We ate Oyster Stew every Christmas Eve until I was in my late teens when one year my brother and sister, who didn’t appreciate the subtle tones of Oyster Stew as much as I did, protested and voted to change the tradition. That year we had pizza – it wasn’t the same. Silly teenagers.
Don’t get frustrated with this recipe just because it doesn’t have specific measurements. I can’t help it – this is a recipe that has been handed down for generations and it isn’t going to change anytime soon.

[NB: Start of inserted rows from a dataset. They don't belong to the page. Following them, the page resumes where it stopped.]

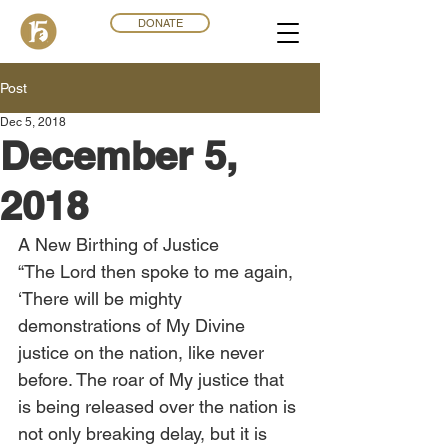
DONATE
Post
Dec 5, 2018
December 5,
2018
A New Birthing of Justice
“The Lord then spoke to me again, 
‘There will be mighty 
demonstrations of My Divine 
justice on the nation, like never 
before. The roar of My justice that 
is being released over the nation is 
not only breaking delay, but it is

Trust me on this, it tastes wonderful.
Oyster Stew
Depending on the amount of people that you are feeding:
1 or 2 cans of oysters and its juices (We prefer the Cove Oysters)
A big glob of butter (The more you like butter, the bigger the glob – per my father)
Milk – Whole (preferably) or 2%
Pour the oyster and juices into a pan, and on a medium heat, add the butter and pour in enough milk to taste and/or to feed however many people are staying for dinner. Add salt and pepper to taste. My mom prefers to have it thinner and more soup like, but my dad prefers it to have it a little thicker. If you would prefer it a little thicker, add a little bit of cornstarch or flour to thicken it up.
This is so much better than pizza!
Consider having one or two cans of oysters in your food storage (or more if you love Oyster Stew like I do). Then, this is an easy recipe to fix for a special Christmas meal because you already have the oysters on hand!